IL MIO GINO - LE RELIGIONI MONOTEISTE - LA TEODICEA POST N. 14


Riprendo il discorso su GIOBBE e apro una parentesi. La mia conoscenza della Bibbia non è molto approfondita. Ho sempre considerato la Bibbia l'insieme dei documenti che la classe sacerdotale ebraica ha redatto per conservare memoria della storia, delle leggi, dei costumi, delle prescrizioni pratiche delle loro comunità.
Però ho letto il Pentateuco, i Salmi, l'ECCLESIASTE lo scettico, che mi fa fatto divertire di cuore ed ho letto il libro di Giobbe.
Giobbe è un uomo buono, timorato di Dio, mite, non ha mai fatto male a nessuno, ha sempre rispettato le leggi. Ad un certo punto della sua vita comincia ad essere colpito da una serie di disgrazie: perde tutto il suo patrimonio, i suoi figli vengono uccisi, il suo corpo si ricopre di piaghe. Lui sopporta, sopporta ma ad un certo punto si chiede, giustamente a mio avviso: Dio, ma perché tratti così me, mi umili, mi calpesti e invece non colpisci i rei e gli empi? E si arrabbia, non lo accetta.
Interviene Eifaz, un suo amico, che rievoca un principio fondamentale  della religione ebraica, quello della GIUSTIZIA RETRIBUTIVA.
Benessere e felicità sono il premio che Dio assegna ai giusti; sofferenza e e le punizioni attendono i rei. Ne deriva che se Giobbe ha tutte queste sofferenze vuol dire che ha peccato e che Dio per questo lo punisce. Il male fisico non è che la conseguenza del male morale, altro principio della religione. Ma Giobbe non ci sta. Me lo dovete dimostrare dove è sbagliato, perché io sono nel giusto. Ed in effetti Giobbe diventa esempio di "sofferenza che colpisce un innocente", perché non gli viene trovato niente che possa essergli rimproverato. Quanti esempi nella storia  di sofferenza subita da innocenti: basti pensare alla Shoah o alle persecuzioni di cristiani dei nostri tempi. 

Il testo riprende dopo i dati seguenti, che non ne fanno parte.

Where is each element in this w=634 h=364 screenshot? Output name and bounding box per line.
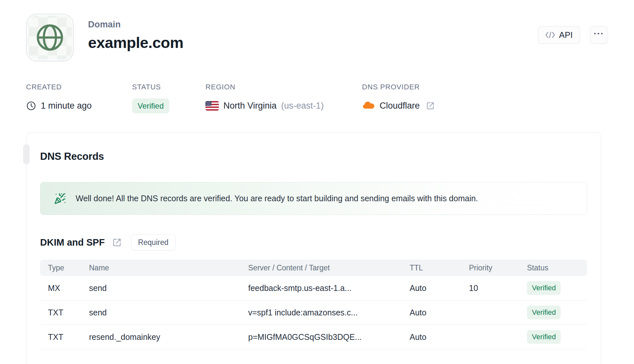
dns-provider-label: DNS PROVIDER	[362, 83, 434, 91]
created-label: CREATED	[26, 83, 132, 91]
region-label: REGION	[205, 83, 362, 91]
domain-header: Domain example.com API ···	[0, 0, 634, 61]
record-status-badge: Verified	[527, 281, 561, 295]
code-icon	[545, 31, 555, 38]
col-header-ttl: TTL	[410, 264, 469, 272]
dkim-spf-title: DKIM and SPF	[40, 237, 105, 248]
col-header-status: Status	[527, 264, 587, 272]
dkim-spf-external-link-icon[interactable]	[113, 238, 121, 247]
ellipsis-icon: ···	[594, 29, 604, 40]
card-scroll-tab	[23, 144, 30, 164]
globe-icon	[34, 21, 66, 54]
region-code: (us-east-1)	[281, 101, 324, 111]
success-banner-text: Well done! All the DNS records are verif…	[76, 194, 478, 203]
col-header-name: Name	[89, 264, 248, 272]
table-row[interactable]: TXT resend._domainkey p=MIGfMA0GCSqGSIb3…	[40, 325, 587, 349]
status-label: STATUS	[132, 83, 205, 91]
record-type: TXT	[40, 308, 89, 317]
record-priority: 10	[469, 283, 527, 293]
record-name: resend._domainkey	[89, 332, 248, 342]
record-ttl: Auto	[410, 308, 469, 317]
record-content: v=spf1 include:amazonses.c...	[248, 308, 410, 317]
success-banner: Well done! All the DNS records are verif…	[40, 182, 587, 215]
col-header-priority: Priority	[469, 264, 527, 272]
required-badge: Required	[131, 235, 175, 250]
record-status-badge: Verified	[527, 306, 561, 319]
record-ttl: Auto	[410, 332, 469, 342]
party-popper-icon	[54, 193, 66, 205]
dns-records-table: Type Name Server / Content / Target TTL …	[40, 260, 587, 349]
domain-meta: CREATED 1 minute ago STATUS Verified REG…	[0, 83, 634, 114]
domain-kicker: Domain	[88, 20, 183, 30]
domain-avatar	[26, 14, 74, 61]
region-name: North Virginia	[223, 101, 277, 111]
table-header-row: Type Name Server / Content / Target TTL …	[40, 260, 587, 276]
record-type: MX	[40, 283, 89, 293]
table-row[interactable]: TXT send v=spf1 include:amazonses.c... A…	[40, 300, 587, 325]
created-value: 1 minute ago	[41, 101, 92, 111]
record-status-badge: Verified	[527, 330, 561, 344]
dns-records-card: DNS Records Well done! All the DNS recor…	[26, 132, 601, 364]
cloudflare-icon	[362, 101, 375, 110]
dns-provider-value: Cloudflare	[380, 101, 420, 111]
page-title: example.com	[88, 34, 183, 52]
us-flag-icon	[205, 101, 219, 111]
record-ttl: Auto	[410, 283, 469, 293]
col-header-type: Type	[40, 264, 89, 272]
record-name: send	[89, 283, 248, 293]
record-content: feedback-smtp.us-east-1.a...	[248, 283, 410, 293]
record-content: p=MIGfMA0GCSqGSIb3DQE...	[248, 332, 410, 342]
dns-records-title: DNS Records	[40, 132, 587, 162]
record-name: send	[89, 308, 248, 317]
provider-external-link-icon[interactable]	[426, 102, 434, 110]
status-badge: Verified	[132, 99, 169, 114]
table-row[interactable]: MX send feedback-smtp.us-east-1.a... Aut…	[40, 276, 587, 300]
record-type: TXT	[40, 332, 89, 342]
dkim-spf-section-head: DKIM and SPF Required	[40, 235, 587, 250]
more-menu-button[interactable]: ···	[590, 26, 608, 44]
api-button[interactable]: API	[538, 26, 580, 44]
api-button-label: API	[559, 30, 573, 40]
col-header-content: Server / Content / Target	[248, 264, 410, 272]
clock-icon	[26, 101, 36, 111]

Di fronte alla evidenza che continui sono i casi di male subito da innocenti si può reagire in diversi modi e assumere posizioni diverse:
a) tutto ciò avviene perché Dio non esiste, Dio è creatura dell'uomo e non creatore. E' la mia posizione.
b) si può pensare che la giusta punizione avverrà nella vita ultraterrena e che noi non possiamo giudicare l'imperscrutabile volontà di Dio. Non mi piace ma è la posizione che la Chiesa Cattolica ha tenuto per secoli 
c) si può pensare ad un Dio indifferente alle umane vicende. E' la posizione degli illuministi che non escludevano l'esistenza di Dio ma lo vedevano come un grande "meccanico", l'architetto dell'universo che creato il mondo se ne era disinteressato. E'la posizione di Aristotele (Dio come primo motore immobile) è quella di Epicuro e degli epicurei.
d)si può far finta di niente e continuare a credere alla giustizia retributiva su questa terra malgrado tutta contraria evidenza. E' la posizione di Eifaz. E' la posizione dello struzzo e non mi piace per niente.
Ma nessuna di queste "soluzioni" soddisfa Giobbe. Egli crede fermamente in Dio ma non dimentica, non può dimenticare le sofferenze patite. Allora Giobbe si rivolge direttamente a Dio. Non terrorizzarmi con la tua ira ma rispondimi: quali sono le mie colpe, dove ho mancato?
E qui emerge una nuova "interpretazione" quella del giovane Elihu. Dio fa soffrire alcuni uomini senza colpa perché li mette alla prova (Abramo e Isacco) e mettendoli alla prova li conduce alla salvezza. E' la posizione più distante dalla mia sensibilità e che mi rende del tutto estraneo Jahvé
Come finisce? Alla fine del libro Jahvé si presenta a Giobbe  nel pieno della sua potenza, lo annichilisce facendogli vedere la immensità e la potenza del creato e lo rimprovera di aver cercato di capire cose al di sopra della propria portata. Però gli riconosce fede sincera e lo premia. Nell'ultima parte della vita Giobbe "recupera" tutto quello che aveva perso. Diventa ricco, anzi ricchissimo(possiede quattordicimila ovini, seimila cammelli, mille asine e mille coppie di buoi) ha sette figli e tre figlie e vive fino a tarda età.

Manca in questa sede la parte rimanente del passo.